• Input records
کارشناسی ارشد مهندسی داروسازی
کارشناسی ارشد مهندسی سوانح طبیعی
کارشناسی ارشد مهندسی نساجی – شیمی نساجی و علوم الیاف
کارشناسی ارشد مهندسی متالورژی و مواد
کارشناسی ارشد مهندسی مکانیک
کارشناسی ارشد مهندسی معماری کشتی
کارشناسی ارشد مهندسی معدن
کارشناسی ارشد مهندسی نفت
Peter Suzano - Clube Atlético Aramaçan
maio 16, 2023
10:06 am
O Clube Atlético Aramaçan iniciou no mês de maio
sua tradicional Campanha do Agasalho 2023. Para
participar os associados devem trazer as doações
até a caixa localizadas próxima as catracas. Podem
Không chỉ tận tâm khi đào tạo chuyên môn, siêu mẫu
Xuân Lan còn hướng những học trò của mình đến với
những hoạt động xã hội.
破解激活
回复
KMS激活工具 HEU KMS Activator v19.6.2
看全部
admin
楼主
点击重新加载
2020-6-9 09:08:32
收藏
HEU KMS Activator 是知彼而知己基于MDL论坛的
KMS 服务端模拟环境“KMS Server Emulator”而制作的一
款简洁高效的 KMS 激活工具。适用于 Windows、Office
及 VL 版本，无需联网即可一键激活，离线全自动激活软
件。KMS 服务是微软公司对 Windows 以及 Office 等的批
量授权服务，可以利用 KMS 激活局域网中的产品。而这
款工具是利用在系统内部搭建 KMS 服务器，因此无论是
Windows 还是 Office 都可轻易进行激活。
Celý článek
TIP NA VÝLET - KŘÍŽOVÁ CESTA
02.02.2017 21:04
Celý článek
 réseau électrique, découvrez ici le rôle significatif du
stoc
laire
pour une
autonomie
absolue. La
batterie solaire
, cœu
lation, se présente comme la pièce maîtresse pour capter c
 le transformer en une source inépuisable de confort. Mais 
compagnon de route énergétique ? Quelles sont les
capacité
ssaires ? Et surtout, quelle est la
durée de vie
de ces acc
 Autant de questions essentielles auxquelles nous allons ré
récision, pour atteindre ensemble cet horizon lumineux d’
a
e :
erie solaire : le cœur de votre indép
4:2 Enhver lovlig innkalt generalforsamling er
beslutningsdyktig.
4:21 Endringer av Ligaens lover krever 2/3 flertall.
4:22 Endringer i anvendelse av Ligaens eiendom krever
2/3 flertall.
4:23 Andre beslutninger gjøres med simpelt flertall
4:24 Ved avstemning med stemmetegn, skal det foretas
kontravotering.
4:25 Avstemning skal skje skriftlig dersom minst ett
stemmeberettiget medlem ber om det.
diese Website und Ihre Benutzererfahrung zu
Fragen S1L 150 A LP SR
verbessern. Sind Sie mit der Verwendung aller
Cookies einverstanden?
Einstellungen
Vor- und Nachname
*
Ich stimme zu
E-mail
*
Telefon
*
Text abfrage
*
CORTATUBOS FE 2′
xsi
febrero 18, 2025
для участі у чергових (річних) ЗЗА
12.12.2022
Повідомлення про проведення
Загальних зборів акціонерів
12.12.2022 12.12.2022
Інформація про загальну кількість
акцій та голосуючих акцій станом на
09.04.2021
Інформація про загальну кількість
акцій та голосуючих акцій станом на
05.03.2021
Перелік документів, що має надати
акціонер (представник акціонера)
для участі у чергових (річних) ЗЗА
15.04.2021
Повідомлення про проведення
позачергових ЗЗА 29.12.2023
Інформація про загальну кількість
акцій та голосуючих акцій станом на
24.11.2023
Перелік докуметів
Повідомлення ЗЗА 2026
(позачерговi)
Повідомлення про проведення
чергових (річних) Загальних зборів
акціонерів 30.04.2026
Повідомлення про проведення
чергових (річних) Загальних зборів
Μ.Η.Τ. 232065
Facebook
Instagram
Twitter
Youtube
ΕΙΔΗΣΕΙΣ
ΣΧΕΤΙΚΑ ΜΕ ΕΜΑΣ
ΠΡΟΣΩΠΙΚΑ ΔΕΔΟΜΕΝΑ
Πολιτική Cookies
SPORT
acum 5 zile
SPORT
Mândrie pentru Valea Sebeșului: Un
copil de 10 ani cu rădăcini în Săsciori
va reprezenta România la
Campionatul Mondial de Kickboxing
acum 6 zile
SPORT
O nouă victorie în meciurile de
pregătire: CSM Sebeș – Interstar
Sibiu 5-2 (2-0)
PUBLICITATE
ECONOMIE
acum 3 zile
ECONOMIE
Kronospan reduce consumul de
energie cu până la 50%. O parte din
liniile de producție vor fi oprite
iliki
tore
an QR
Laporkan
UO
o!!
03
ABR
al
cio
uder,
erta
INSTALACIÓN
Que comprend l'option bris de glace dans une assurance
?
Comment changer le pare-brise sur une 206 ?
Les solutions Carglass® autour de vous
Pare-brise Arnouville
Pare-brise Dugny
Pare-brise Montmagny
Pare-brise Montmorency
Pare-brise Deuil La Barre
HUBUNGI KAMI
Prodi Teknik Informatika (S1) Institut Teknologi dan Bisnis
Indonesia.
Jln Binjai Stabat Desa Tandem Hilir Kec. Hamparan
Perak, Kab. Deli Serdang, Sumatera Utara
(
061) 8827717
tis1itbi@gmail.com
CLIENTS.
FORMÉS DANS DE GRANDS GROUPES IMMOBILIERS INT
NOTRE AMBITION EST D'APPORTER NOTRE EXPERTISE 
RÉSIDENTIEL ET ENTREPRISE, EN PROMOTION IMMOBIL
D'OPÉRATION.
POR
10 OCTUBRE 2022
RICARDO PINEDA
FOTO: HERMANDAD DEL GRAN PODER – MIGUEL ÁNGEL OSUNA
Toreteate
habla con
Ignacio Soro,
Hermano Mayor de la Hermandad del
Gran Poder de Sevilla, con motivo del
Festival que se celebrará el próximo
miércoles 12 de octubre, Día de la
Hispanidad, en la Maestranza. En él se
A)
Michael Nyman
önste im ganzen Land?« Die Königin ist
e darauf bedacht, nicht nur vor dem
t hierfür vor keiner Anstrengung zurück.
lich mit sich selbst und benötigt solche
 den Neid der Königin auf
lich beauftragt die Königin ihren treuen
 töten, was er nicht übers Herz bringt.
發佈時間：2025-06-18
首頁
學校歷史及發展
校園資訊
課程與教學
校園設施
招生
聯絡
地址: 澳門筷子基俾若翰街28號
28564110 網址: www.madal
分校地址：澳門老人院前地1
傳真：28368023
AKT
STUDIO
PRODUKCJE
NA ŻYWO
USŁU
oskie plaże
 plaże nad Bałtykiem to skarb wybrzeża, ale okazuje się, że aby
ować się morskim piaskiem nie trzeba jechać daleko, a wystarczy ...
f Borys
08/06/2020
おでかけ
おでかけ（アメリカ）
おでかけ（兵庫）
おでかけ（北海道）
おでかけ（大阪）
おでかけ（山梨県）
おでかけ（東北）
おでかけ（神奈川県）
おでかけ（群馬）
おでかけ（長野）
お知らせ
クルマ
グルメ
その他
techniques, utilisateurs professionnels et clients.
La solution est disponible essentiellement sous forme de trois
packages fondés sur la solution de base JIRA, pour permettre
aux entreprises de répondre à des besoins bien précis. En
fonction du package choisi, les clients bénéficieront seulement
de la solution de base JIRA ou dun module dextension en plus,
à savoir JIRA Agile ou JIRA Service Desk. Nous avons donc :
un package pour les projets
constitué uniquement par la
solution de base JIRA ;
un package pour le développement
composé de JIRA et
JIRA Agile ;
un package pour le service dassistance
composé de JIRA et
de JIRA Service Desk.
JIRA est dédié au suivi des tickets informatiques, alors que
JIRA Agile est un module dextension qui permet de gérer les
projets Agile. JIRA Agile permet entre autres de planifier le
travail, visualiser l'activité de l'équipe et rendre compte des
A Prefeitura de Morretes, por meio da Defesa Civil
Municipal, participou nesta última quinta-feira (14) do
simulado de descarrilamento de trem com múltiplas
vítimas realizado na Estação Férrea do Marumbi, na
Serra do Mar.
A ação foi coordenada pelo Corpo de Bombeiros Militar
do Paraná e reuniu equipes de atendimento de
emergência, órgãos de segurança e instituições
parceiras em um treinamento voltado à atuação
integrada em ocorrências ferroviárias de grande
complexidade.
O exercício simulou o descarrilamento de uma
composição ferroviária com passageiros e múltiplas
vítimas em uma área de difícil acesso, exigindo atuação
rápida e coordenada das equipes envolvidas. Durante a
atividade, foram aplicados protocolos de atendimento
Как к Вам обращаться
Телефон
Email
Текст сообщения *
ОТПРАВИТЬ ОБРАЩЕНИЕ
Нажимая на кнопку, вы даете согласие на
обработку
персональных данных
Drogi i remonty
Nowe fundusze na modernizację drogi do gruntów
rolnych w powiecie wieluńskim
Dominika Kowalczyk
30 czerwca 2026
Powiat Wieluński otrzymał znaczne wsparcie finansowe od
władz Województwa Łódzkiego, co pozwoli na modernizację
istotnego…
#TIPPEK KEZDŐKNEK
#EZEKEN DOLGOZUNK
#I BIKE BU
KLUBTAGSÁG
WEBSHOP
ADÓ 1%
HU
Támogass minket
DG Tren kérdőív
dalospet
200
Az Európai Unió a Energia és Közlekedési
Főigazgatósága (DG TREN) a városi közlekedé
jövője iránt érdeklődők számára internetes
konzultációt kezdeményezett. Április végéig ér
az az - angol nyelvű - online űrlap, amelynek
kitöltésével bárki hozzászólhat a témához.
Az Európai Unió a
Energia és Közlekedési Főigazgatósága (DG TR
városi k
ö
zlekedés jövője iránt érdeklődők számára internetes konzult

• Required action
The answer must be one number, the count of lines above that hold the word "solaire".

• Exercise response
2